Use of digoxin in heart failure with reduced ejection fraction
- Wilson S Colucci, MD
Wilson S Colucci, MD
- Section Editor — Heart Failure
- Professor of Medicine
- Boston University School of Medicine
- Lynne Sylvia, PharmD
Lynne Sylvia, PharmD
- Senior Clinical Pharmacy Specialist, Tufts Medical Center
- Clinical Professor, Northeastern University, School of Pharmacy
Digitalis has been used for over 200 years to treat patients with heart failure (HF). Evidence from clinical trials supports the use of digoxin (the most widely used formulation of digitalis) to improve symptoms and reduce hospitalization in patients with HF with reduced left ventricular ejection fraction (LVEF ≤40 percent; HFrEF), particularly in patients with more advanced symptoms, but a survival benefit was not demonstrated [1,2]. (See 'Evidence' below.)
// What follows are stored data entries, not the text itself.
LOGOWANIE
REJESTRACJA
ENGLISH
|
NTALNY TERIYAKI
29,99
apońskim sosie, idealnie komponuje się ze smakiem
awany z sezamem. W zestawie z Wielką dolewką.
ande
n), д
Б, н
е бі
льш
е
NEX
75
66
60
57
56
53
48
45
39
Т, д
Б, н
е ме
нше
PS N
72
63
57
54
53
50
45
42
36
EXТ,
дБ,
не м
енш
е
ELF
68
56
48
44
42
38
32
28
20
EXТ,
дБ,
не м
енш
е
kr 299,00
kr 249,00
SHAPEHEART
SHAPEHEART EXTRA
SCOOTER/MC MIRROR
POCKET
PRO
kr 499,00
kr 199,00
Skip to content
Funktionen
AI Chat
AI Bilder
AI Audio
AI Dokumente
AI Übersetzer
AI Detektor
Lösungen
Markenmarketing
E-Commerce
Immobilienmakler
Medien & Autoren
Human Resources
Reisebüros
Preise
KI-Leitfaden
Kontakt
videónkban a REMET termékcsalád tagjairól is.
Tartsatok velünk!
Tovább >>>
The use of digoxin in treating HFrEF will be reviewed here. The use of digoxin in this setting should be considered in the context of comprehensive management of HFrEF . (See "Overview of the therapy of heart failure with reduced ejection fraction".)
MECHANISM OF ACTION
Digoxin acts by inhibiting the Na-K-ATPase pump, thus reducing the transport of sodium from the intracellular space in myocytes  as well as noncardiac cells to the extracellular space . This mechanism contributes to digoxin’s hemodynamic, neurohumoral, and electrophysiologic effects .
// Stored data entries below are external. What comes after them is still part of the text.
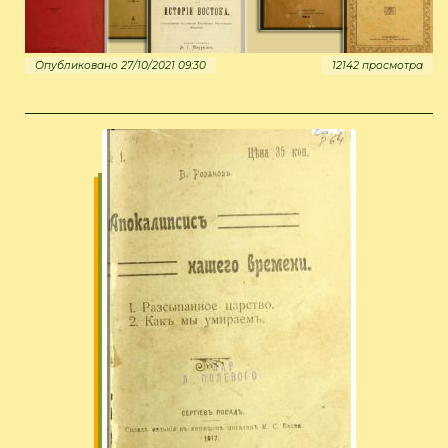
Опубликовано 27/10/2021 09:30
12142 просмотра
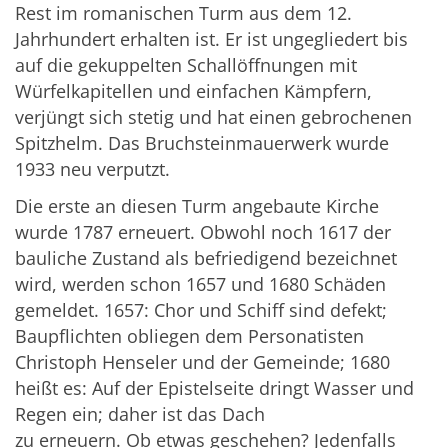
Rest im romanischen Turm aus dem 12.
Jahrhundert erhalten ist. Er ist ungegliedert bis
auf die gekuppelten Schallöffnungen mit
Würfelkapitellen und einfachen Kämpfern,
verjüngt sich stetig und hat einen gebrochenen
Spitzhelm. Das Bruchsteinmauerwerk wurde
1933 neu verputzt.
Die erste an diesen Turm angebaute Kirche
wurde 1787 erneuert. Obwohl noch 1617 der
bauliche Zustand als befriedigend bezeichnet
wird, werden schon 1657 und 1680 Schäden
gemeldet. 1657: Chor und Schiff sind defekt;
Baupflichten obliegen dem Personatisten
Christoph Henseler und der Gemeinde; 1680
heißt es: Auf der Epistelseite dringt Wasser und
Regen ein; daher ist das Dach
zu erneuern. Ob etwas geschehen? Jedenfalls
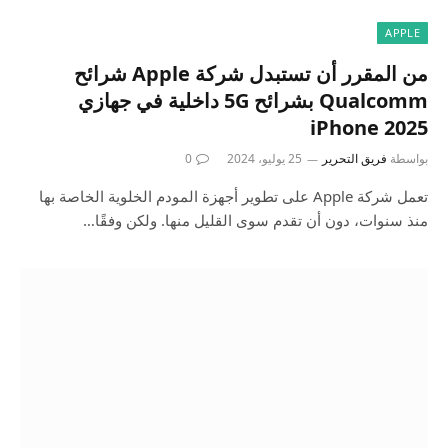
APPLE
من المقرر أن تستبدل شركة Apple شرائح
Qualcomm بشرائح 5G داخلية في جهازي
iPhone 2025
بواسطة
فريق التحرير
25 يوليو، 2024
0
تعمل شركة Apple على تطوير أجهزة المودم الخلوية الخاصة بها
منذ سنوات، دون أن تقدم سوى القليل منها. ولكن وفقًا…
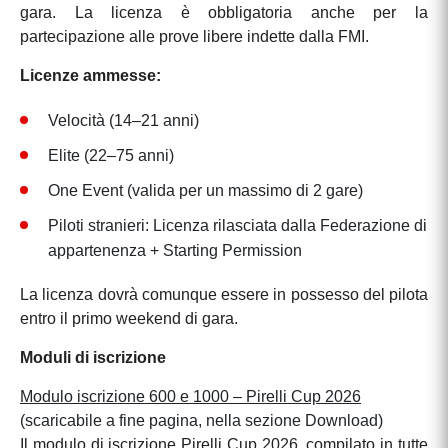
gara. La licenza è obbligatoria anche per la
partecipazione alle prove libere indette dalla FMI.
Licenze ammesse:
Velocità (14–21 anni)
Elite (22–75 anni)
One Event (valida per un massimo di 2 gare)
Piloti stranieri: Licenza rilasciata dalla Federazione di
appartenenza + Starting Permission
La licenza dovrà comunque essere in possesso del pilota
entro il primo weekend di gara.
Moduli di iscrizione
Modulo iscrizione 600 e 1000 – Pirelli Cup 2026
(scaricabile a fine pagina, nella sezione Download)
Il modulo di iscrizione Pirelli Cup 2026, compilato in tutte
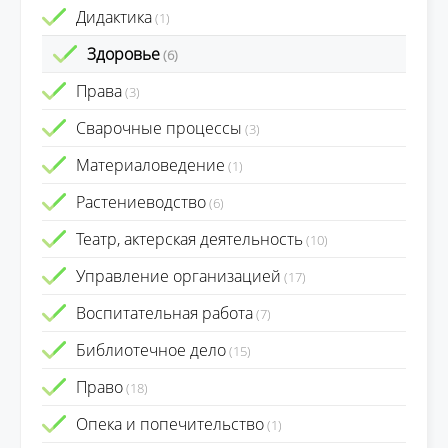
Дидактика
(1)
Здоровье
(6)
Права
(3)
Сварочные процессы
(3)
Материаловедение
(1)
Растениеводство
(6)
Театр, актерская деятельность
(10)
Управление организацией
(17)
Воспитательная работа
(7)
Библиотечное дело
(15)
Право
(18)
Опека и попечительство
(1)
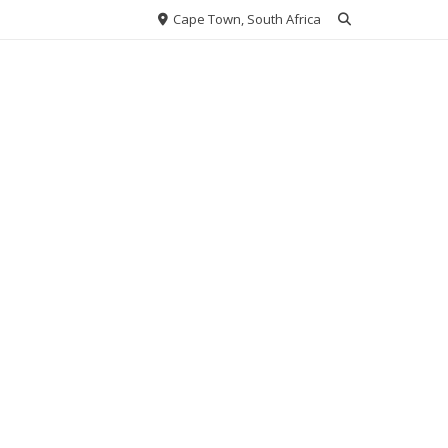
Cape Town, South Africa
Hemodynamic effects — In myocytes, increased intracellular sodium (resulting from Na-K-ATPase inhibition by digoxin) reduces sodium-calcium exchange (which normally causes calcium extrusion from the cell), leading to a rise in the intracellular calcium concentration. This results in improved isolated myocyte contractile performance (increased shortening velocity) and improved overall left ventricular (LV) systolic function [4,6].
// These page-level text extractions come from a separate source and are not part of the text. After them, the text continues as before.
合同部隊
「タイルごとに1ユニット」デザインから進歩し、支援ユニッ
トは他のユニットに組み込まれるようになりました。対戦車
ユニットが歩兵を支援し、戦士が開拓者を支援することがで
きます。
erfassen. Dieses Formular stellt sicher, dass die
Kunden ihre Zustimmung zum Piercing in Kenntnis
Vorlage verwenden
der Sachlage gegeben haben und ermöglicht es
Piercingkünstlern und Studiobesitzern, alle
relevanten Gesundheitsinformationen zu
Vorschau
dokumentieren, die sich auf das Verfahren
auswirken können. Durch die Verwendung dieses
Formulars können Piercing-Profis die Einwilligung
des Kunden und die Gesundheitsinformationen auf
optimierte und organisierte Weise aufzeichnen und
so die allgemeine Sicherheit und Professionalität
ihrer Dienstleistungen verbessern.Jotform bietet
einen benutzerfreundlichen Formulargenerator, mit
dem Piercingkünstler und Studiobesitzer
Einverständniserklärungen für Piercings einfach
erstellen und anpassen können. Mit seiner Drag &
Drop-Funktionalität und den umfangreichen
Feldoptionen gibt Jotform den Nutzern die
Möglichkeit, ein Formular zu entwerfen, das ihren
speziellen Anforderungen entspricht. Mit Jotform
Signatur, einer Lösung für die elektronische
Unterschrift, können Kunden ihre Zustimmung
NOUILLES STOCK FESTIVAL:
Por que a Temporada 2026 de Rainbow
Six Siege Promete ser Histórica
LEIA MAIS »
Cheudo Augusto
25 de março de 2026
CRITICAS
Several small trials have examined the short-term hemodynamic efficacy of digoxin in patients with systolic HF using invasive monitoring [7-9]. These studies showed that the administration of 1 mg of intravenous digoxin resulted in an acute improvement in cardiac output, LV stroke work index, mean pulmonary capillary wedge pressure (PCWP), pulmonary artery diastolic pressure, and right atrial pressure, either at rest or with exercise.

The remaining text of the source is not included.